Глашатай орлиным носом шмыгнул по-детски. Тряхнул вожжами. А я пешочком побрел, от тоски. За эонийским станом и набрел. Точно, Золотые Щиты. Издалека видно. И микенский ванакт во главе, со скипетром. Следом: критские плащи, желтые с черным, колпаки аркадян, льняные хитоны спартанцев… мечи, дротики, шлемы с гребнями. Навстречу гурьбой валят, глотки дерут.
«Веселая свадьба выходит», – подумалось.
Всласть напляшемся.
…Память ты, моя память! – струись в чашу черным молоком. Здравствуй, прорицатель Калхант, внук Аполлонов. Отворачиваешься? Я очень прошу тебя: поговори со мной… Мне нужна сейчас ясность твоих совиных глаз, осмысленность узкого лица, изрезанного ножом не возраста – ясновидения. Сейчас я понимаю, каково тебе жить: зная заранее. Помнишь, ты первый прыгнул к нам в колесницу. А я следом – пока не затоптали. Остальные даже расспросить толком поленились: украл? жених невесту?! да какой он, к приапу, жених?!
И с воплями двинули к стану мирмидонцев: где шатер Лигеронов?!
Мы оказались в ядре людского кома. Катясь с горы, обрастая новыми крикунами, плыли «оком урагана» – временным затишьем в сердцевине бури. Я дивился тебе, Калхант: обычно спокойный, ты плевался словами, будто хотел оправдаться за прошлое молчание в шатре. Говори, я слушаю – вчера и сегодня, я слушаю. Хотя ванакт запретил тебе посвящать рыжего итакийца в тайну замысла. Наверное, на его месте я бы тоже запретил.

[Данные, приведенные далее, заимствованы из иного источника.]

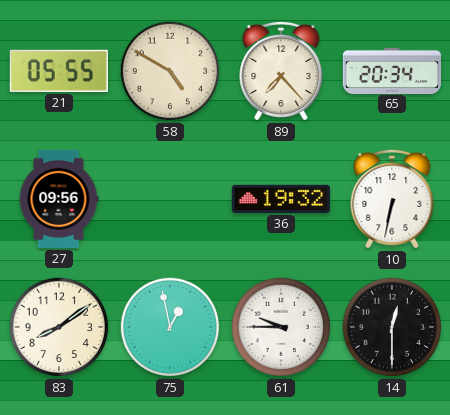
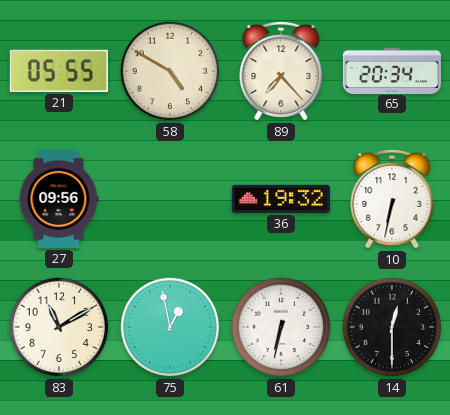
83: 8:09 -> 11:10
61: 9:45 -> 6:32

Меньше знаешь – легче едешь.
На рассвете воины взбунтовались. Сперва горячие афиняне, во всем видящие умаление славы предков, за ними бедные, но гордые саламинцы Аякса-Большого, куреты Заречья, гораздые драть глотку по поводу и без; а там пошло полыхать. Зачинщиком мятежа, как ни странно, оказался мой замечательный Эврилох – успев растрепать направо и налево о нашей поездке. «Обручение?! – надрывалась разъяренная толпа у шатра микенского ванакта. – За что кровь проливали?! По домам!» Конечно, большинство осталось у палаток: чесать бока да отсыпаться впрок! Многие вообще из-за удаления не расслышали дерзких призывов. Но даже двух тысяч буянов, в большинстве своем мелких вождей с родичами, оказалось вполне достаточно. Озлобленные неудачей первого похода, в смятении от темных чудес, видя вокруг себя соратников, павших под стенами лже-Трои (рядом же! дротик под ребро!..), чтобы вскоре живехонькими вернуться в Авлиду – для пожара хватило искры.

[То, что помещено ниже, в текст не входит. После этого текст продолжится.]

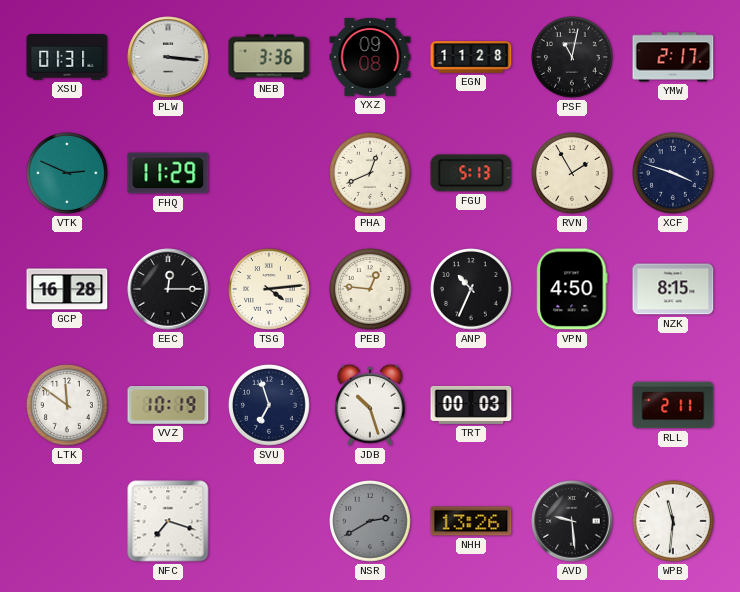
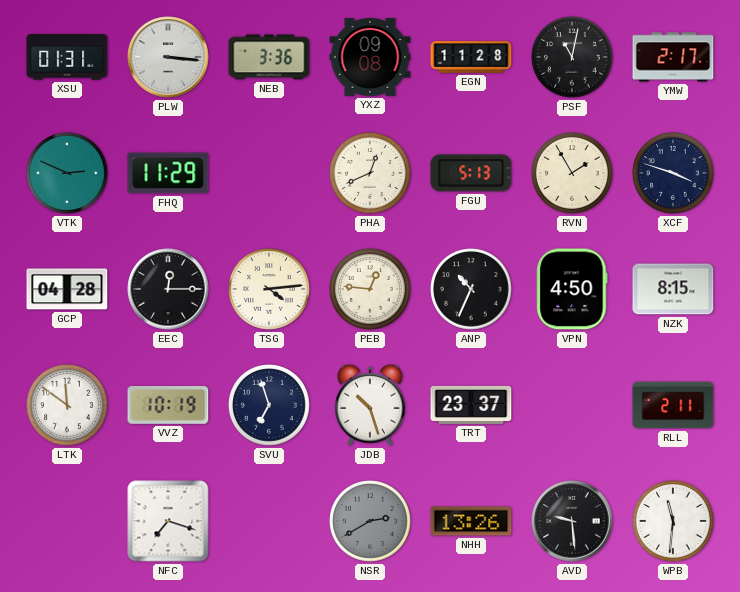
GCP: 16:28 -> 04:28
TRT: 00:03 -> 23:37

Вышел к людям Агамемнон – чуть камнями не закидали.
Но, по словам Калханта, случилось дивное: микенец вдруг воздел к небу золотой скипетр, зарницы сорвались с драгоценного металла, и буяны захлебнулись. Грозовая туча?! Нет, просто ветер раздул косматый плащ на плечах Атрида. Леденящий взгляд Медузы?! Нет, просто лик-страшилище с эгиды панциря оскалился в лица мятежников: это тишина? нет, я спрашиваю?!..А вот это уже тишина.
Мертвая.
Ванакт сдвинул брови:
– И это лучшие из лучших?!
Вопрос заметался меж собравшимися. Вопрос и сам толком не знал, к кому обращен, поэтому хватал за полы одежд всех подряд. «Вы слышите? Внемлете? С открытым сердцем?!» – лучшие из лучших стали исподтишка переглядываться, чувствуя, как языки присохли к гортаням, но в сердце тлеет огонек удовольствия: кто лучший, если не мы? Кто?!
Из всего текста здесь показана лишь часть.